PS: Here is a very useful link for newer alternators

Friday, July 2, 2010

Taking Fiji Head On - Snorkelling and Playing Chicken

All the islands of Fiji have a collective population just below 1 million, this makes for a rather scenic and empty country in spite of its small size.

Day 1 was more like night 1, we arrived exhausted at 4pm. Had dinner on the beach at First landing resort in Vuda point. Next door is a Marina owned by a famous surfer. The Fijian apparently first arrived here and they have built something akin to a foot with sand to mark this.

Day2 was Sunday and everything seems to be closed. We borrowed a car and went off to play chicken ... Er for a drive down the Queen's Highway towards Suva. The highway goes all around the island, but is unfinished in some of the north-east. Fiji seems like sugarcane island from the highway. We strolled around the relatively new Intercontinental in Natadola, rode around in horses and dashed off to Sigatoka. Making a run to Suva seemed pointless at the end of the day, with deteriorating light and people tailgating and overtaking at 110km/h inspite of national speed limit being 80km/h. Finally dinner was at the steak house in Denarau, while checking out the boats which take people out on cruises to the smaller islands.

Day3 we hopped onto a refurbished english tall ship with Captain Cook Cruises. We were back after a remarkable day of snorkelling, shouting at a snake (possibly tiger snake) and the first Kava ceremony for the tour. Dinner again at a Fijian restaurant at Denarau.
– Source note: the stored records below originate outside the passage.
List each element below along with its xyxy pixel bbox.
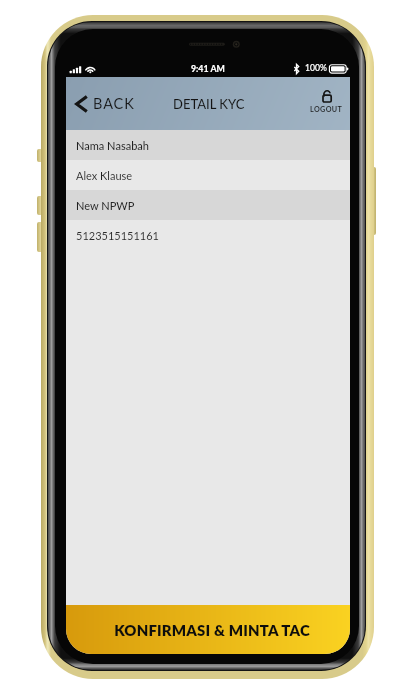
button[interactable]: BACK (66, 85, 145, 122)
button[interactable]: New NPWP (66, 190, 350, 220)
button[interactable]: 5123515151161 (66, 220, 350, 250)
staticText: 5123515151161 (76, 229, 159, 242)
button[interactable]: Nama Nasabah (66, 130, 350, 160)
staticText: BACK (93, 95, 135, 112)
staticText: Alex Klause (76, 169, 133, 182)
button[interactable]: Alex Klause (66, 160, 350, 190)
staticText: 9:41 AM (191, 63, 225, 74)
staticText: LOGOUT (310, 105, 343, 114)
staticText: Nama Nasabah (76, 139, 149, 152)
staticText: New NPWP (76, 199, 135, 212)
staticText: DETAIL KYC (173, 96, 245, 112)
staticText: KONFIRMASI & MINTA TAC (114, 621, 310, 639)
button[interactable]: Logout (300, 84, 350, 124)
button[interactable]: KONFIRMASI & MINTA TAC (66, 605, 350, 654)
staticText: 100% (305, 63, 327, 73)
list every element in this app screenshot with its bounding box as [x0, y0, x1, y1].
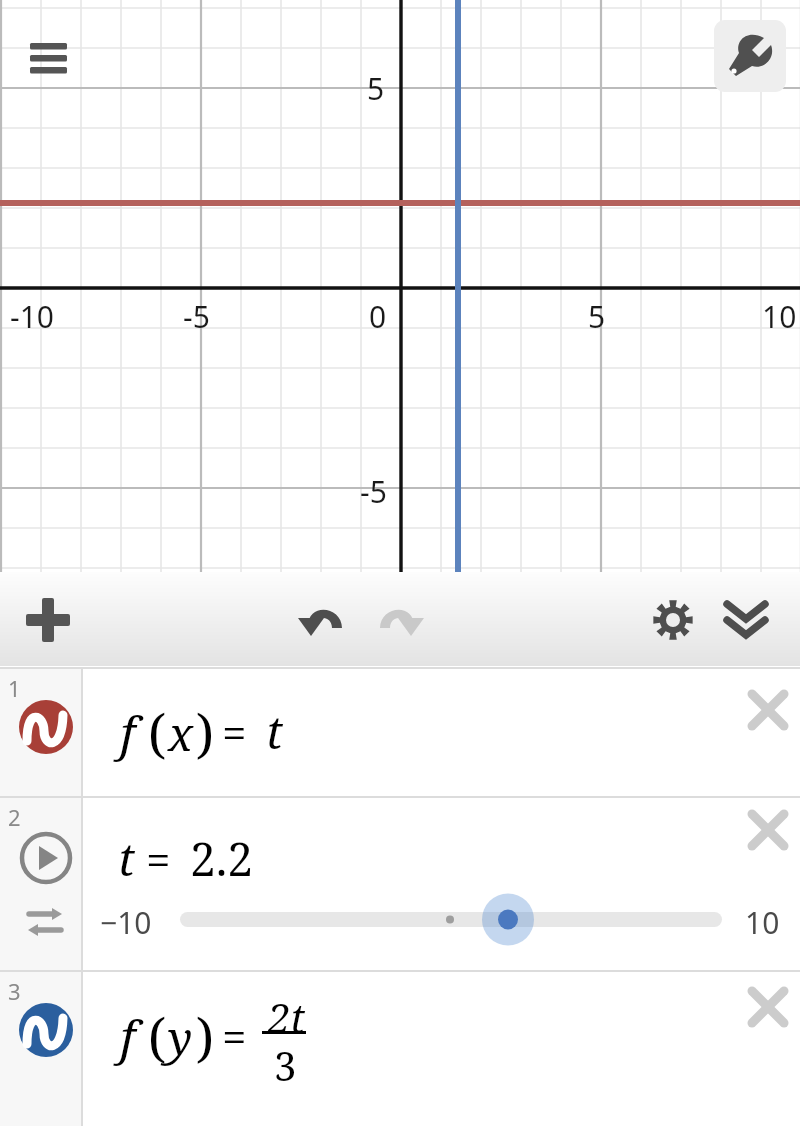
staticText: 3 — [274, 1038, 297, 1092]
staticText: x — [168, 702, 194, 765]
staticText: 10 — [762, 296, 797, 337]
button[interactable]: Delete expression — [746, 985, 790, 1029]
staticText: 2.2 — [190, 827, 253, 890]
staticText: f — [120, 1004, 136, 1069]
staticText: 10 — [745, 902, 780, 943]
staticText: = — [222, 702, 247, 762]
button[interactable]: Collapse list — [716, 590, 776, 650]
staticText: −10 — [100, 902, 152, 943]
staticText: ) — [196, 1001, 214, 1072]
staticText: ( — [148, 697, 166, 768]
staticText: 5 — [588, 296, 606, 337]
staticText: -10 — [10, 296, 54, 337]
staticText: t — [118, 827, 135, 890]
button[interactable]: Undo — [292, 590, 352, 650]
button[interactable]: Add expression — [18, 590, 78, 650]
button[interactable]: Delete expression — [746, 808, 790, 852]
staticText: -5 — [360, 471, 387, 512]
staticText: 1 — [8, 673, 21, 703]
button[interactable]: 2 — [0, 796, 800, 970]
staticText: 2t — [268, 990, 306, 1044]
button[interactable]: 3 — [0, 970, 800, 1126]
staticText: -5 — [183, 296, 210, 337]
button[interactable]: Redo — [370, 590, 430, 650]
staticText: = — [146, 829, 171, 889]
button[interactable]: 1 — [0, 667, 800, 796]
staticText: 5 — [367, 68, 385, 109]
button[interactable]: Menu — [18, 30, 80, 92]
staticText: = — [222, 1006, 247, 1066]
button[interactable]: Delete expression — [746, 688, 790, 732]
staticText: ( — [148, 1001, 166, 1072]
button[interactable]: t slider — [160, 895, 760, 945]
staticText: 3 — [8, 976, 21, 1006]
staticText: ) — [196, 697, 214, 768]
button[interactable]: Settings — [643, 590, 703, 650]
staticText: 2 — [8, 802, 21, 832]
staticText: t — [266, 700, 283, 763]
button[interactable]: Graph settings — [714, 20, 786, 92]
staticText: f — [120, 700, 136, 765]
staticText: y — [168, 1006, 193, 1069]
staticText: 0 — [369, 296, 387, 337]
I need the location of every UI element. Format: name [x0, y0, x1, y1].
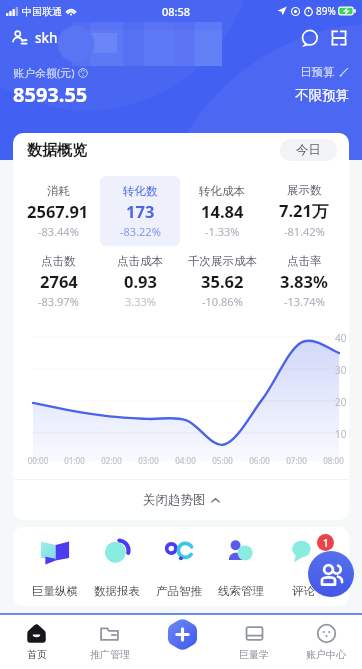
staticText: -83.44% [38, 224, 79, 239]
staticText: 点击率 [287, 254, 322, 268]
staticText: 00:00 [20, 455, 56, 466]
staticText: 账户中心 [306, 648, 346, 661]
staticText: 转化数 [123, 184, 158, 198]
staticText: 30 [335, 363, 347, 377]
staticText: -83.97% [38, 294, 79, 309]
button[interactable]: 账户余额(元) [13, 65, 88, 80]
button[interactable]: Messages [295, 24, 323, 52]
button[interactable]: 消耗 [18, 176, 98, 246]
staticText: 点击成本 [117, 254, 163, 268]
staticText: 转化成本 [199, 184, 245, 198]
staticText: 08:00 [315, 455, 349, 466]
button[interactable]: 产品智推 [148, 535, 210, 606]
staticText: 7.21万 [279, 199, 329, 222]
staticText: 14.84 [201, 200, 244, 222]
staticText: 35.62 [201, 270, 244, 292]
button[interactable]: 转化数 [100, 176, 180, 246]
button[interactable]: Customer service [308, 551, 354, 597]
staticText: 今日 [296, 142, 321, 158]
staticText: -13.74% [284, 294, 325, 309]
staticText: 关闭趋势图 [143, 492, 206, 508]
button[interactable]: 数据报表 [86, 535, 148, 606]
staticText: 05:00 [204, 455, 241, 466]
staticText: 07:00 [278, 455, 315, 466]
button[interactable]: 日预算 [300, 65, 349, 79]
staticText: 线索管理 [218, 584, 264, 598]
button[interactable]: 转化成本 [182, 176, 262, 246]
button[interactable]: 点击率 [264, 246, 344, 316]
button[interactable]: 千次展示成本 [182, 246, 262, 316]
staticText: 02:00 [93, 455, 130, 466]
button[interactable]: 首页 [0, 615, 73, 669]
staticText: -81.42% [284, 224, 325, 239]
staticText: 03:00 [130, 455, 167, 466]
staticText: 3.83% [280, 270, 328, 292]
button[interactable]: 点击数 [18, 246, 98, 316]
button[interactable]: 巨量纵横 [23, 535, 86, 606]
staticText: 04:00 [167, 455, 204, 466]
button[interactable]: Scan [325, 24, 353, 52]
staticText: 10 [335, 427, 347, 441]
staticText: 40 [335, 331, 347, 345]
button[interactable]: 线索管理 [210, 535, 272, 606]
staticText: 06:00 [241, 455, 278, 466]
button[interactable]: 展示数 [264, 176, 344, 246]
staticText: 2764 [40, 270, 78, 292]
button[interactable]: 今日 [280, 139, 337, 161]
staticText: 2567.91 [27, 200, 89, 222]
staticText: 消耗 [47, 184, 70, 198]
button[interactable]: Create [146, 615, 218, 669]
button[interactable]: skh [11, 29, 58, 47]
staticText: 巨量纵横 [32, 584, 78, 598]
button[interactable]: 账户中心 [290, 615, 362, 669]
staticText: 20 [335, 395, 347, 409]
staticText: 展示数 [287, 183, 322, 197]
staticText: 3.33% [125, 294, 156, 309]
staticText: 8593.55 [13, 81, 88, 108]
staticText: 巨量学 [239, 648, 269, 661]
staticText: 账户余额(元) [13, 65, 75, 80]
button[interactable]: 评论 [272, 535, 334, 606]
staticText: 01:00 [56, 455, 93, 466]
staticText: 点击数 [41, 254, 76, 268]
button[interactable]: 巨量学 [218, 615, 290, 669]
staticText: -1.33% [205, 224, 240, 239]
staticText: 不限预算 [295, 87, 349, 104]
staticText: 推广管理 [90, 648, 130, 661]
staticText: skh [35, 29, 58, 47]
staticText: 89% [316, 4, 336, 18]
staticText: 评论 [292, 584, 315, 598]
staticText: 日预算 [300, 65, 335, 79]
staticText: 08:58 [162, 4, 191, 19]
staticText: 173 [126, 200, 155, 222]
staticText: -83.22% [120, 224, 161, 239]
staticText: 数据报表 [94, 584, 140, 598]
button[interactable]: 关闭趋势图 [13, 480, 349, 520]
button[interactable]: 推广管理 [73, 615, 146, 669]
staticText: 0.93 [124, 270, 157, 292]
staticText: 1 [323, 536, 329, 550]
staticText: -10.86% [202, 294, 243, 309]
staticText: 数据概览 [27, 141, 87, 160]
staticText: 首页 [27, 648, 47, 661]
staticText: 产品智推 [156, 584, 202, 598]
staticText: 千次展示成本 [188, 254, 257, 268]
button[interactable]: 点击成本 [100, 246, 180, 316]
staticText: 中国联通 [22, 5, 62, 18]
Day4 was another trip back to Sigatoka and a bumpy ride upriver to Cannibal caves. We rafted across a very shallow river, silted up and prone to flooding. Water comes upto the waist if you walk in it. We were guided by a member of the Fijian cricket team into a limestone cave featuring a natural cannibal oven.

Day5 went past before we noticed, most of it was spent in the pool and the aeroplane. That's what happens when you plan holidays 1 day before hopping on a flight.